Torchlight II received favorable reviews; on aggregate review website Metacritic the game attains an overall score of 88 out of 100 based on reviews from 67 professional critics.

Game Informer stated that "Torchlight II is an excellent game no matter how you slice it... the margin between [it and Diablo III] is razor-thin – and I have to give the nod to Torchlight II." IGN praised the game saying, "Torchlight II doesn't do anything radically new, but does everything incredibly well. It fits all the pieces of varied monster behavior, interesting items, excellent skill design and random surprises together into a near-perfect formula, where the action never stops and rewards are never far away." GameTrailers praised the low price point saying, "it's a polished adventure that easily justifies its reasonable $20 price tag." One of the criticisms of the game is the lack of innovation. GameSpot stated, "Torchlight II doesn't innovate and it doesn't surprise, and the genre may need an infusion of new ideas if it's going to stay vital."

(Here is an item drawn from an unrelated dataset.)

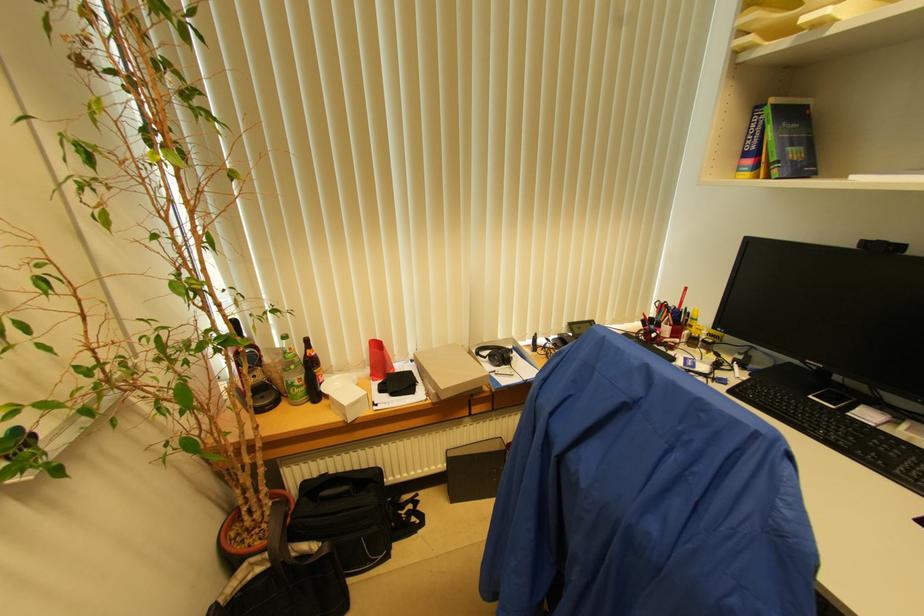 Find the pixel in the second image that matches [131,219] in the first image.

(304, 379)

During the 16th Annual D.I.C.E. Awards, the Academy of Interactive Arts & Sciences nominated Torchlight II for "Role-Playing/Massively Multiplayer Game of the Year".

Aggregate score
| Aggregator | Score |
|---|---|
| Metacritic | PC: 88/100 NS: 81/100 PS4: 80/100 XONE: 78/100 |

Review scores
| Publication | Score |
|---|---|
| Edge | 8/10 |
| Eurogamer | 9/10 |
| G4 | 4.5/5 |
| Game Informer | 9.25/10 |
| GameSpot | 8.5/10 |
| GameSpy | 5/5 |
| GamesRadar+ | 4.5/5 |
| GameTrailers | 8.5/10 |
| IGN | 9.1/10 |
| PC Gamer (US) | 88/100 |
| Polygon | 8.5/10 |

===Sales===
The game sold over 1 million copies in 2012. As of 2015, the game had sold almost 3 million copies.